One day, I was talking to a ski buddy of mine and he suggested I paint people's pets. (His sister did this in California and loved the people and experiences she encountered.) I just turned my nose up this suggestion because "portraits" were not "my thing". However, one day, I decided to paint Kerry before he got too old. This way I could remember him in good health. Did I ever get the surprise of my life: Not only did I really enjoy the whole process but more and more people asked me to also paint their pet! I did some research of pet paintings (done by Sargent, Goya etc.) and saw that these noble pets are not just accessories in a picture but important elements in the overall statement the artist wanted to make.

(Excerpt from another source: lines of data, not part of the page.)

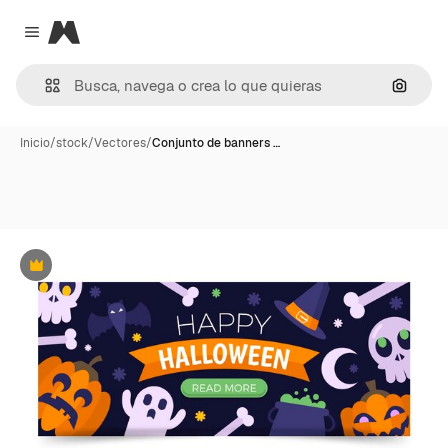
Magnific
Close menu
Buscar
Inicio
/
stock
/
Vectores
/
Conjunto de banners …
Premium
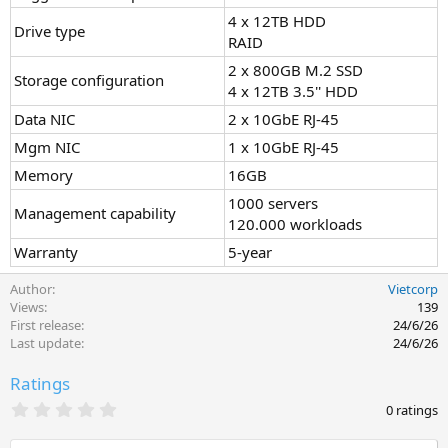
4 x 12TB HDD
Drive type
RAID
2 x 800GB M.2 SSD
Storage configuration
4 x 12TB 3.5'' HDD
Data NIC
2 x 10GbE RJ-45
Mgm NIC
1 x 10GbE RJ-45
Memory
16GB
1000 servers
Management capability
120.000 workloads
Warranty
5-year
Author
Vietcorp
Views
139
First release
24/6/26
Last update
24/6/26
Ratings
0
0 ratings
.
0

Not only has pet paintings replaced my first love, seacapes, but I really find my world really expanding because of these furry friends.
Kerry's painting will always have a place in our home & hearts.
Chums: Diesel & Chauncey
One day as I was rushing to get in my car so I could safely eat my pandemic-proof coffee and donut from Dunkin' Donuts I noticed the van next to me. The owner of the van was closing the side door but I had enough time to see this huge, black thing inside her vehicle. Could it be a bear? My God! How could this be?
I decided to wait for her to come out of Dunkin' and see if she would open the door again so I could see for sure if she was transporting this dangerous animal. In a few minutes she came back. Opened the door & instead of a bear I saw this huge teddybear of a German Shepherd/Golden Retriever mix. I jumped out of my car and told her, "I just have to paint your dog...he's so beautiful" and I gave her my promotion postcard. I never expected anything to seriously happen from this brief encounter but two days later she called me and wanted me to paint Chauncey. Turns out Chauncey is a gentle giant and this painting was a Christmas gift for Chauncey's owner, Jeff. I was told Jeff was so touched by her gift that he had tears in his eyes.
Amazing what a brief encounter can do.
Interview With A Vampire
I live in the historic Hudson Valley and as such have been afforded several opportunities not given to the general public at our local historic landmarks.
Because I use oil paintings, for example, I wouldn’t be able to paint (plein aire) at the NY Botanical Gardens for fear that the chemicals or fumes would affect their plantings.
(Watercolors, which I don’t use, would be permitted).
The summer before the pandemic, my 1st instructor and now friend, Douglas David, was coming back East to teach classes throughout New England. As any artist will tell you the Hudson Valley has inspired many an artist.
We planned on having an afternoon to paint outside of a class environment. It was a beautiful crystal clear, sunny day and our vantage point at one of our historic landmarks was perfect. I had to make several phone calls to get permission since painters generally are not permitted on these sites. Doug was merrily painting away…seeming to knock everything out of the ball park. I, on the other hand, was struggling. I so wanted to impress Doug. I did what I could but wasn’t getting what I wanted: a sparking pond just glittering in the sunlight.
Days later I was about "to chuck my creation”. But I decided to try an experiment: I turned my sunny day into a full moon evening with the moon beams of light twinkling across the water! For some reason this painting now reminds me of the Louisana Bayou. Hence I called this Interview with a Vampire after a favorite book by Anne Rice. Though a far cry from that glorious day...I feel "the night" had just as much to offer.